Accepting My Attraction to White Men

I was at a party hosted by a gay friend of mine a few evenings ago.  It seemed that every man there was gay.  Then a young man walked in and we struck a conversation.  As he became more involved in the conversation — his eyes looking at me without being distracted, his gesturing accompanied with smiles — I became self conscious.

I didn’t want to appear to be overtly enjoying this conversation, lest others would see me being obviously attracted to young white men.  For years, through my involvement in fighting against racism, I had acquired a mentality to look down at both rice queens (those who are attracted to Asians only) and potato queens (those who are attracted Whites only), as such racially based attraction didn’t seem to be as respectable as attractions based on personal qualities, not just skin colours.

So, I turned my body slightly sideways from my interlocutor and occasionally turned my head away from him, to show others (if any of the others were observing me) that I wasn’t enthusiastically into talking to him.  I betrayed my true enjoyment: I enjoyed talking to him.  He seemed to have a healthy mind and a healthy body.  He was well versed in current events and held balanced views of them.  He ran 5 times a week.  Seeing that I seemed to be less interested talking to him, his enthusiasm and energy in our conversation waned.  Eventually he excused himself to get a drink.  I felt a sense of lose.
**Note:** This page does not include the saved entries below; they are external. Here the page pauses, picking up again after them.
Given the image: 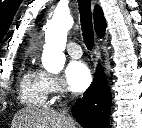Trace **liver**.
<instances>
[{
	"label": "liver",
	"mask_w": 142,
	"mask_h": 128,
	"mask_svg": "<svg viewBox=\"0 0 142 128\" xmlns=\"http://www.w3.org/2000/svg\"><path fill=\"white\" fill-rule=\"evenodd\" d=\"M75 126V125H74ZM12 128H74L65 115L50 108L26 107L17 112ZM76 128V126H75Z\"/></svg>",
	"instance_id": "liver-1"
}]
</instances>
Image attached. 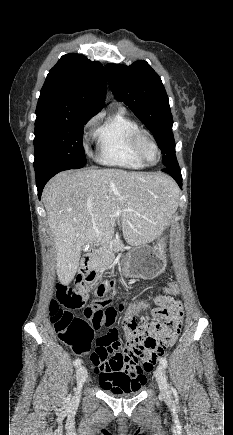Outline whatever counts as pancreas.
<instances>
[{
	"mask_svg": "<svg viewBox=\"0 0 233 435\" xmlns=\"http://www.w3.org/2000/svg\"><path fill=\"white\" fill-rule=\"evenodd\" d=\"M122 250V243L119 237L111 240L95 258V266L101 270H106L115 259V252Z\"/></svg>",
	"mask_w": 233,
	"mask_h": 435,
	"instance_id": "1",
	"label": "pancreas"
}]
</instances>
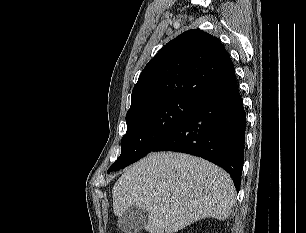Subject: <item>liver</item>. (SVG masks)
<instances>
[{"instance_id": "liver-1", "label": "liver", "mask_w": 306, "mask_h": 233, "mask_svg": "<svg viewBox=\"0 0 306 233\" xmlns=\"http://www.w3.org/2000/svg\"><path fill=\"white\" fill-rule=\"evenodd\" d=\"M113 211L142 208L150 233H175L200 219L225 220L236 191L229 174L199 157L184 153H150L128 167L112 190Z\"/></svg>"}]
</instances>
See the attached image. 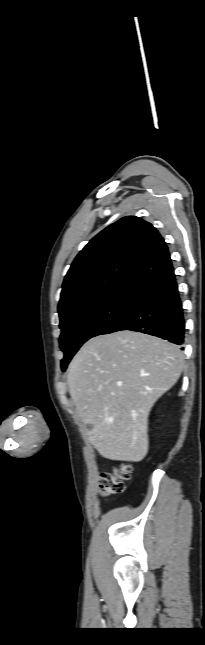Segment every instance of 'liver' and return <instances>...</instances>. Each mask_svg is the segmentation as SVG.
<instances>
[{"label":"liver","mask_w":205,"mask_h":645,"mask_svg":"<svg viewBox=\"0 0 205 645\" xmlns=\"http://www.w3.org/2000/svg\"><path fill=\"white\" fill-rule=\"evenodd\" d=\"M184 355L166 340L119 331L88 340L67 381L89 442L105 458L139 462L148 452V416L178 381Z\"/></svg>","instance_id":"obj_1"}]
</instances>
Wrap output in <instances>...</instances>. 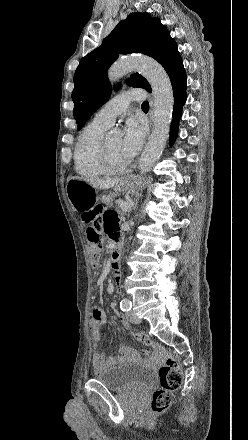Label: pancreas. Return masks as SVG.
<instances>
[{
    "label": "pancreas",
    "mask_w": 248,
    "mask_h": 440,
    "mask_svg": "<svg viewBox=\"0 0 248 440\" xmlns=\"http://www.w3.org/2000/svg\"><path fill=\"white\" fill-rule=\"evenodd\" d=\"M102 202L105 204H112L113 201L115 200V195H107V196H103L101 198ZM124 213V212H123Z\"/></svg>",
    "instance_id": "obj_1"
}]
</instances>
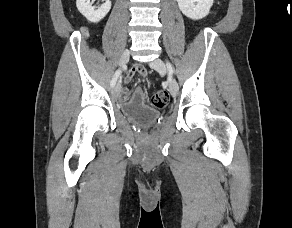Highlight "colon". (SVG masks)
Instances as JSON below:
<instances>
[{
	"label": "colon",
	"mask_w": 292,
	"mask_h": 228,
	"mask_svg": "<svg viewBox=\"0 0 292 228\" xmlns=\"http://www.w3.org/2000/svg\"><path fill=\"white\" fill-rule=\"evenodd\" d=\"M151 103L155 108L162 109L169 103V95L166 91H157L152 95Z\"/></svg>",
	"instance_id": "colon-1"
}]
</instances>
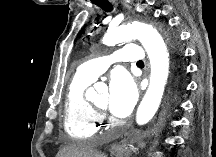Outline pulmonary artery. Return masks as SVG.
<instances>
[{"label": "pulmonary artery", "mask_w": 216, "mask_h": 157, "mask_svg": "<svg viewBox=\"0 0 216 157\" xmlns=\"http://www.w3.org/2000/svg\"><path fill=\"white\" fill-rule=\"evenodd\" d=\"M145 57L142 49L137 45H126L112 54L91 59L77 68V74L88 80H95L104 73L111 64L142 61Z\"/></svg>", "instance_id": "obj_1"}]
</instances>
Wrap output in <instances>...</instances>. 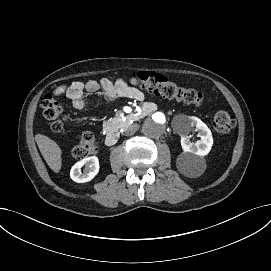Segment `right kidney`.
I'll return each mask as SVG.
<instances>
[{"label": "right kidney", "instance_id": "ca27d5eb", "mask_svg": "<svg viewBox=\"0 0 271 271\" xmlns=\"http://www.w3.org/2000/svg\"><path fill=\"white\" fill-rule=\"evenodd\" d=\"M98 169L99 165L97 157H88L77 162L71 168L70 177L75 182H87L97 174Z\"/></svg>", "mask_w": 271, "mask_h": 271}]
</instances>
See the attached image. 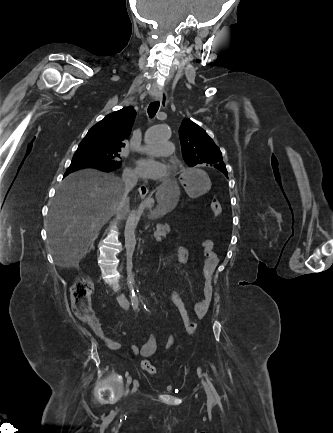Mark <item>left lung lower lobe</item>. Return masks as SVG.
<instances>
[{
    "instance_id": "1",
    "label": "left lung lower lobe",
    "mask_w": 333,
    "mask_h": 433,
    "mask_svg": "<svg viewBox=\"0 0 333 433\" xmlns=\"http://www.w3.org/2000/svg\"><path fill=\"white\" fill-rule=\"evenodd\" d=\"M213 167H215L216 169H218V170H220L221 169V167L220 166H218V165H213ZM221 171V170H220Z\"/></svg>"
}]
</instances>
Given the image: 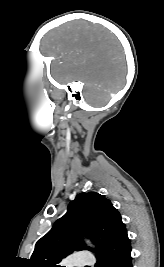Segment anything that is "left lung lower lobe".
<instances>
[{"label": "left lung lower lobe", "mask_w": 164, "mask_h": 267, "mask_svg": "<svg viewBox=\"0 0 164 267\" xmlns=\"http://www.w3.org/2000/svg\"><path fill=\"white\" fill-rule=\"evenodd\" d=\"M97 255L95 267H132L131 244L124 224L111 235Z\"/></svg>", "instance_id": "obj_1"}]
</instances>
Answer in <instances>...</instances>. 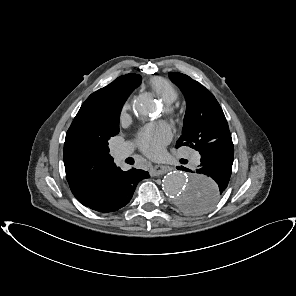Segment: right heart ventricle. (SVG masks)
Here are the masks:
<instances>
[{
	"instance_id": "obj_1",
	"label": "right heart ventricle",
	"mask_w": 296,
	"mask_h": 296,
	"mask_svg": "<svg viewBox=\"0 0 296 296\" xmlns=\"http://www.w3.org/2000/svg\"><path fill=\"white\" fill-rule=\"evenodd\" d=\"M151 90L164 102L172 104L178 99L175 86L163 77H154L149 81Z\"/></svg>"
}]
</instances>
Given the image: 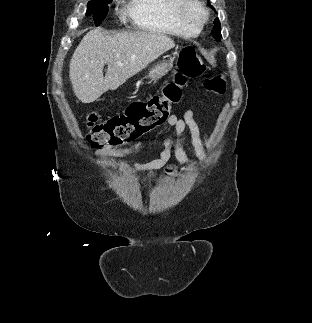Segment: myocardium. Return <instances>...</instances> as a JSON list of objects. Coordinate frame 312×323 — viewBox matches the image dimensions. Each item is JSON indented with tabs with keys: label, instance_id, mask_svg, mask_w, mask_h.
Instances as JSON below:
<instances>
[{
	"label": "myocardium",
	"instance_id": "f54148a6",
	"mask_svg": "<svg viewBox=\"0 0 312 323\" xmlns=\"http://www.w3.org/2000/svg\"><path fill=\"white\" fill-rule=\"evenodd\" d=\"M175 8L170 13L178 17L179 21H187L189 31H200L201 25H205L210 10H206L202 1L198 0H174Z\"/></svg>",
	"mask_w": 312,
	"mask_h": 323
}]
</instances>
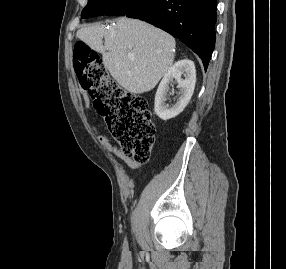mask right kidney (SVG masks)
Returning a JSON list of instances; mask_svg holds the SVG:
<instances>
[{"label": "right kidney", "mask_w": 286, "mask_h": 269, "mask_svg": "<svg viewBox=\"0 0 286 269\" xmlns=\"http://www.w3.org/2000/svg\"><path fill=\"white\" fill-rule=\"evenodd\" d=\"M184 76V79L182 78ZM175 79L181 88L178 101L168 107L165 104L168 85ZM196 70L193 61L184 59L176 62L164 75L155 95V113L162 120H168L179 115L189 103L195 88Z\"/></svg>", "instance_id": "ca27d5eb"}]
</instances>
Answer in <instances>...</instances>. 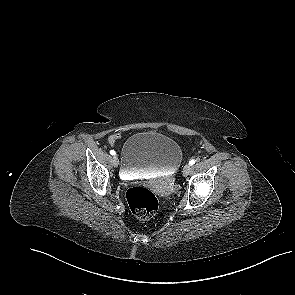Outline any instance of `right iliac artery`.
Listing matches in <instances>:
<instances>
[{"label":"right iliac artery","instance_id":"1","mask_svg":"<svg viewBox=\"0 0 295 295\" xmlns=\"http://www.w3.org/2000/svg\"><path fill=\"white\" fill-rule=\"evenodd\" d=\"M110 154H111V155H115L116 152H115L114 150H110Z\"/></svg>","mask_w":295,"mask_h":295}]
</instances>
I cared more about others’ acceptance of me than my own enjoyment.  Although I have experienced being attracted to Asians, Whites, Blacks and Indian since I came to Canada, the times of me being attracted to white men has been more than the others combined.

I accept this reality.

There may be an explanation of this reality.  White men have high social status with high income and high positions in corporations and governments in our society.  White men are handsome with plenty of glamorous presentations in movies, magazines and advertisements.  White men have high morality with a strong sense of fairness and democracy as demonstrated in the many non-profit organizations and democratic institutions they have founded.  And I like to be associated with high status, high income, handsome-ness, high morality.  I accept this reality about me.

I accept my fear of being regarded as a potato queen by others.  I accept that to a certain degree that I am a potato queen.

This is who I have been, who I am and where I am at now.  But this now does not necessarily define where I will be tomorrow and who I will become in future.

I remember that I used to consider the looks of white people ghostly and feared them.  I was probably six years old…

One windy afternoon, Waipo — my maternal grandma — took me to the big road by River Xiang.  Soon we were in the middle of a huge parade.  Red flags and banners flapped around me, making Pla-Pla sounds.  People marched in big steps and they were carrying spears, iron rods, wooden sticks and bricks.  Waipo magically found a thumb-thick iron rod in her hand.  It was as tall as me.  “Down with the American imperialists!”  The crowd shouted and spears, sticks, rods and arms were raised above me like trees in the woods.  “Down with the British imperialists!”  Another forest formed above me.  I braced myself for a battle with the imperialists.

“What do they look like?” I wondered aloud.

“They are hairy.”  Waipo replied.

I ran beside her, one hand held on to hers.

“They have long legs, arms.  Hong tou hua se — red heads and all sorts of coloured faces.”

I saw the image of big hairy painted monkeys and felt afraid.  I looked through the vertical space between the people in front of me, and the space under their swinging arms and between their legs, hoping to see the imperialists coming towards us.  But I could not see through the parade.

“Where are they?” I looked up at Waipo.  She looked shorter than the grownups around us.

“The other side of town.”  She looked at me and pulled me closer, “How do you have so many questions?”

I shut up, and began to worry that Waipo might be too short and too old to win if the monkey she was fighting against was taller than the man walking beside us.  I wished that she would pick a small one and beat him down.  What about me?  Would the grownups leave children alone?  But they might have child monkeys too.

Waipo pulled me off the road before we reached the town centre.  As we walked home, I nervously asked, “Are we not going to beat the imperialists?”

“We have!” she wiped her forehead, her iron rod mysteriously gone.

Confused, I was relieved that the fight was over.

Yet at night, I would often dream of those coloured imperialist monkeys marching towards me by the River Xiang, their hairy arms waving and legs jumping.  But we never met.  We just kept walking towards each other.

I have journeyed from a biased communist view of white people to a more favourable view of white people.  I believe that as I continue my journey, I will reach a more realistic and truthful view of white people and… white men.  When there is less bias associated with my attraction to white men, I will accept such attraction more with no worry or fear.

Equally, when I am attracted to a man of lower social status and income, less handsome, belonging to a racial or social group that is associated with negative stigmas in general view in our society, I will be more comfortable to accept that person as who he is and my attraction to him without worrying how others regard us.